MASERU — Limkokwing University students yesterday went on strike protesting against what they called “bad management and poor services”.

The strike started in the morning.

The students said they were not happy with the poor internet services and delays in disbursing their allowances.

They also alleged that the university management had made “empty promises” that they would deal with these problems.

They also alleged that most of the lecturers at the university were either incompetent or unqualified.

Moeketsi Pholo, the president of the Students’ Representative Council (SRC) told the Lesotho Times yesterday that students were also not happy with the delays in finishing the construction of the new MP Campus.

The students alleged that they had been complaining about these issues since the start of the last semester in February.

Management at the university had failed to deal with their grievances, Pholo said.

They said they had since February been asking management to resolve the issues without success.

“We have been submitting these issues to our management but nothing has been done to solve our grievances. So the only option we have is to abandon classes,” Pholo said.

“We have agreed to boycott classes from today till Friday to give the school time to fix all the problems,” he said.

When the Lesotho Times arrived at the campus Setubata Phafoli, a student leader, was addressing students urging them to join the strike.

The management also hastily organised a meeting with the SRC and the Minister of Education and Training ‘Mamphono Khaketla to resolve the dispute.

However Pholo, who was present at the meeting, said Khaketla failed to resolve the problem and instead allegedly threatened to shut down the college if the students did not stop their protest. 

“Khaketla said she was not threatening the students but the reality was that she had the power to close down the school,” Pholo said.

He said Khaketla cited the case of the Lesotho College of Education which was shut down in March 2007.

He said Khaketla instructed the students to go back to classes.

Pholo however said the protest will continue tomorrow if their grievances are not addressed adding it was unhealthy for them to learn under the current circumstances prevailing at the school.

But some students at Limkokwing were miffed by the strike.

“I do not support the strike.
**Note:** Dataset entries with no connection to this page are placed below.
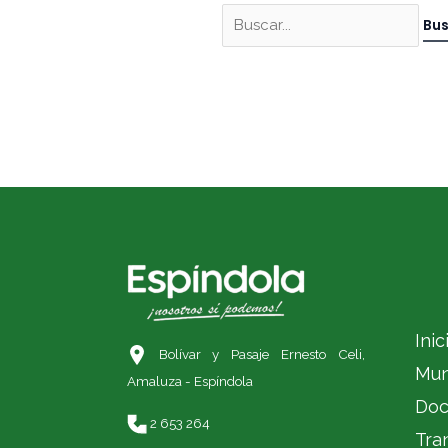
Inic
Bolívar y Pasaje Ernesto Celi,
Mun
Amaluza - Espíndola
Doc
2 653 264
Tra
I came to school with the aim to learn but I was surprised when I learnt there were no classes,” said a student who refused to be named.

“I believe if some students have grievances, they should let some of us who are not interested in striking learn in peace.”

The university’s deputy registrar, Hoohlo Moroka, said management was going to do all in its power to resolve the dispute.

“We have decided to involve some IT students by granting them the responsibility to assist in the multimedia department,” Moroka said.

Moroka said the university will tomorrow issue a report on recommendations to deal with the students’ grievances.

He however said the students’ strike was illegal as they had not followed the correct procedures before embarking on the strike.

“Any group of people that wants to strike should first inform the police and get permission to do so.

“Everyone has the right to strike but that right should not interfere with the rights of those who want to learn,” Moroka said.